The world’s best secret islands
Enjoy your own tropical paradise in the San Blás Archipelago. (Alfredo Maiquez/LPI)
Looking for a romantic spot that is (almost) all yours? Here are our top spots to reignite your love affair with desert islands, with picks from across the globe.
1. Socotra, Yemen
You just have to be intrigued by a destination that describes itself as "the most alien-looking place on earth". Ripped from the coast of Gondwanaland by plate tectonics, the four desert islands that form the Socotra group are a treasure-house of biodiversity, with thousands of plant and animal species found nowhere else on earth. Topping the weird list are the barrel-trunked cucumber tree and the dragon's blood tree, which oozes blood-red sap. Despite being closer to Africa than the Arabian Peninsula, Socotra is administered by Yemen, which keeps the islands off the tourist radar.
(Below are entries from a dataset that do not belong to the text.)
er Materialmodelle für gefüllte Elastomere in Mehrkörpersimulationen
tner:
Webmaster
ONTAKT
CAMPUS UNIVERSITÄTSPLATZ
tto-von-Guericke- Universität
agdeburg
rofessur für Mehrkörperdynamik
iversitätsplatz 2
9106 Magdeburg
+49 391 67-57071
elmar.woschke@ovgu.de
Modern-day Sinbads can fly to the tiny capital, Hadibu, from Sana'a and Aden with Yemenia Airlines.
2. Torres Strait Islands, Australia
As far as you can go in Oz without falling off the map, the Torres Strait Islands are Australia as it might have been if Europeans had never arrived. Spilling north from the tip of Cape York, the 274 islands in the Torres Strait preserve a unique tribal culture that bridges the divide between Aboriginal Australia and Papua New Guinea. The Great Barrier Reef is right on the doorstop and there are airstrips and hotels on Thursday Island and Horn Island, but access to other islands is at the discretion of local tribal councils.
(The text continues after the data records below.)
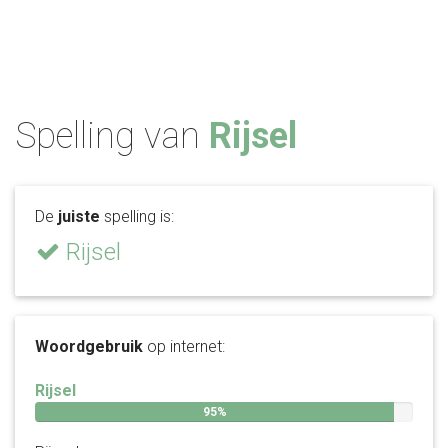
Spelling van
Rijsel
De
juiste
spelling is:
Rijsel
Woordgebruik
op internet:
Rijsel
95%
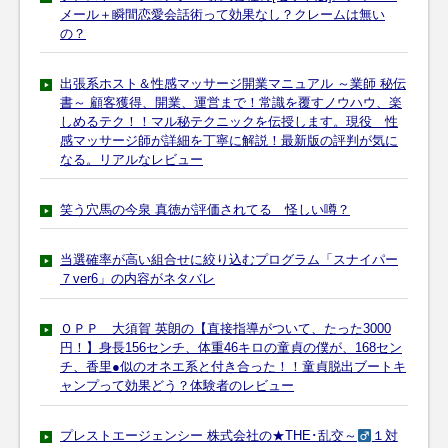
メール＋瞬間恋愛会話術って効果なし？クレームは無い
の？
出張系ホスト＆性感マッサージ開業マニュアル ～業師 秘伝
書～ 顧客獲得、開業、運営まで！常識を覆すノウハウ、楽
しめるテク！！マル秘テクニックを伝授します。現役 性
感マッサージ師が詳細を丁寧に解説！最新版の評判が気に
なる。リアルなレビュー
笑う穴馬の今泉 真徳が評価されてる 怪しい噂？
当選確率が高い組合せに絞り込むプログラム「スナイパー
７ver6」の内容がネタバレ
ＯＰＰ 大須賀 英朗の【直接指導がついて、たった3000
円！】身長156センチ、体重46キロの童貞の僕が、168セン
チ、香里●似のオネエ系と付き合った！！童貞脱出ブートキ
ャンプって効果どう？体験者のレビュー
プレストエージェンシー 株式会社の★THE･乱交～
１対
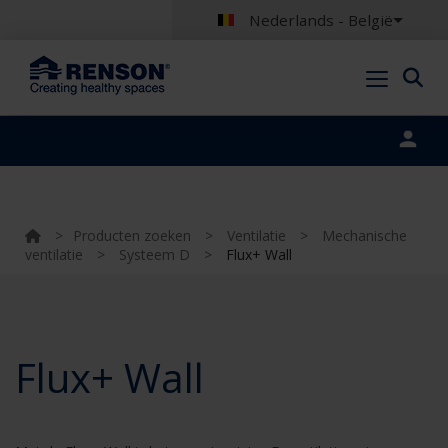
Nederlands - België
Portal login
>
Producten zoeken
>
Ventilatie
>
Mechanische
ventilatie
>
Systeem D
>
Flux+ Wall
Flux+ Wall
Permits to visit outlying islands must be obtained at least one month in advance from the Torres Strait Regional Authority (www.tsra.gov.au).
3. Yaeyama Islands, Japan
If Godzilla should ever rise from the sea to destroy Tokyo and Osaka, there is only one place to ride out the storm - the idyllic Yaeyama Islands, tucked away at the very southern tip of the Japanese archipelago. Looking more like the Caribbean, the islands of Iriomote, Taketomi and Ishigaki serve up generous portions of sun, sea, sand and sushi. Ishigaki has the best of the beaches, while Taketomi is famous for its traditional Ryukyuan houses and Iriomote is a jungle playground with an open-air onsen (hot springs).
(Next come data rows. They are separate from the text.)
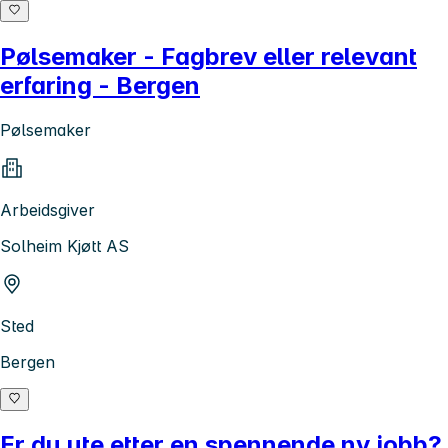
Pølsemaker - Fagbrev eller relevant
erfaring - Bergen
Pølsemaker
Arbeidsgiver
Solheim Kjøtt AS
Sted
Bergen
Er du ute etter en spennende ny jobb?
Japan Transocean Air flies daily from Tokyo to Ishigaki, which is connected to the other islands by regular ferries.
4. Îles du Salut, French Guiana
Most people have heard of Devil's Island, but few would be able to stick a pin on a map. The smallest of the three Îles du Salut, this infamous former penal colony is separated from the coast of French Guiana by 11km of treacherous, shark-infested waters. Steve McQueen tried to escape the islands repeatedly in Papillon, but most modern visitors are willing castaways, lured here by waving palms, chattering macaws and spooky ruins from the penal colony days.
Access to the Îles du Salut is by catamaran from Kourou and the only place to stay is the clubhouse-style Auberge des Iles (www.ilesdusalut.com).
5. Ulleungdo, South Korea
It is easy to see the appeal of tiny Ulleungdo. Midway between South Korea and Japan, this rugged volcanic island is said to have no pollution, no thieves and no snakes - in other words, this is perfect hiking country. Ferries run daily from the mainland to the tiny port at Dodong-ri, where trails climb to the rocky summit of Seonginbong Peak (984m). If you want to really push the boat out, continue to the Dokdo islands - a tiny collection of outcrops that are hotly disputed between Japan and South Korea.
Perched beneath a towering cliff wall, Chusan Ilga Pension (www.chusanilga.com) offers comfortable but satisfyingly rustic accommodation on the rugged north coast.
6. San Blás Archipelago, Panama
Panama probably is not the first place that comes to mind when you think of the Caribbean, but this Central American nation has coral cays to rival anything in the Caymans or the Virgin Islands. Run as an autonomous province by the Kuna people, the San Blás Archipelago is a crescent of 365 tiny islands basking in the warm waters of the southern Caribbean. Forget luxury resorts - the only hotels are homestays in village houses and dinner is whatever the fishermen bring home in their canoes each evening.
Air Panama has regular flights to several San Blás islands, including the capital, El Porvenir.